Merging Data and Applying Weights_Using SPSS.qmd

---
title: "Exercise 2 : Using SPSS"
format: html
editor: visual
mainfont: "Arial"
title-block-banner: "white"
title-block-banner-color: "#742082"
toc: true
smooth-scroll: true
toc-location: right
css: ukds.css
background-size: "15%"
background-position: "left top"
background-repeat: "no-repeat"
padding-left: "50px"
padding-top: "100px"
background-origin: "content-box"
text-align: left
margin-top: "30px"
margin-bottom: "30px"
title-color: "#742082"
h1-color: "#742082"
h2-color: "#742082"
h3-color: "#742082"
h4-color: "#742082"
---

In this exercise, we merge data from the Family Resources Survey (FRS), 2022-2023 financial year to explore the association between variables available in different FRS datasets and to assess the effect of survey weights on the results using SPSS.

# Getting started

## 1. The dataset

The dataset we will be using in this exercise is the [Family Resources Survey, 2022-2023](https://beta.ukdataservice.ac.uk/datacatalogue/studies/study?id=9252).

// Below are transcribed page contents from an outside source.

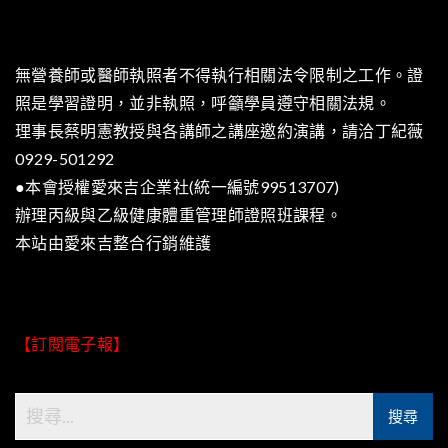
無營養師或醫師執照者不得執行相關法令限制之工作。證
照是學習證明，並非執照，呼籲學員遵守相關法規。
理事長蔡明憲教授與各講師之講座邀約演講，請洽丁紀薇
0929-501292
●本會授權愛來吉企業社(統一編號99513707)
辦理丙級與乙級健康體重管理師證照班課程。
本站由
愛來吉整合行銷
維護
【訂閱電子報】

These data are [safeguarded](https://www.ukdataservice.ac.uk/get-data/data-access-policy). You can download them from the UK Data Service after [registration](https://ukdataservice.ac.uk/help/registration/registration-login-faqs/).

To get the Family Resources Survey (FRS), 2022-2023 dataset, go to the data [catalogue page](https://beta.ukdataservice.ac.uk/datacatalogue/studies/study?id=9252), login to your account (create an account if you do not already have one), download and save the SPSS version, which we will use in this exercise.

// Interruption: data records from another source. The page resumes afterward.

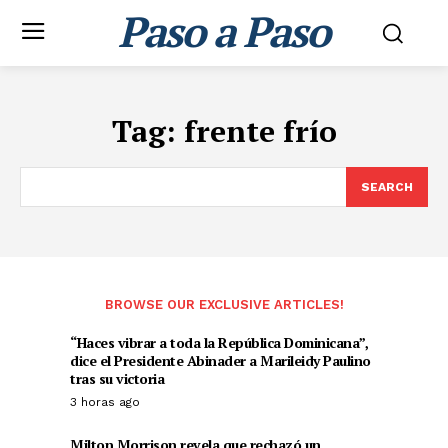
Paso a Paso
Tag:
frente frío
SEARCH
BROWSE OUR EXCLUSIVE ARTICLES!
“Haces vibrar a toda la República Dominicana”,
dice el Presidente Abinader a Marileidy Paulino
tras su victoria
3 horas ago
Milton Morrison revela que rechazó un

Create a new folder to save the downloaded data and analysis work in appropriate location on your machine and give that folder a name.

The exercise below assumes that the dataset has been saved in a new folder named UKDS on your Desktop (Windows computers). The path would typically be `C:\\Users\\YOUR_USER_NAME\\Desktop\\UKDS`. You can change it to the location that best suits you.

Remember to adjust the code below to match the location of the data on your machine.

The FRS is a hierarchical dataset provided every year in multiple data files (known as ‘tables’ in the FRS language). The number of these tables varies, depending on the year of the survey. The 2022-2023 FRS has 25 tables. In this exercise, we will use the general-purpose table “adult.sav” and the specialised table “pension.sav” to:

-   Merge datasets to explore the association between variables available in different FRS tables.
-   Apply the survey weights and compare unweighted and weighted frequencies and percentages.

## 2. Setting up R

### Setting up and showing the working directory

First, define the location of the working directory at the beginning of your SPSS syntax file. You can do this using the`cd` command, which stands for “change directory”.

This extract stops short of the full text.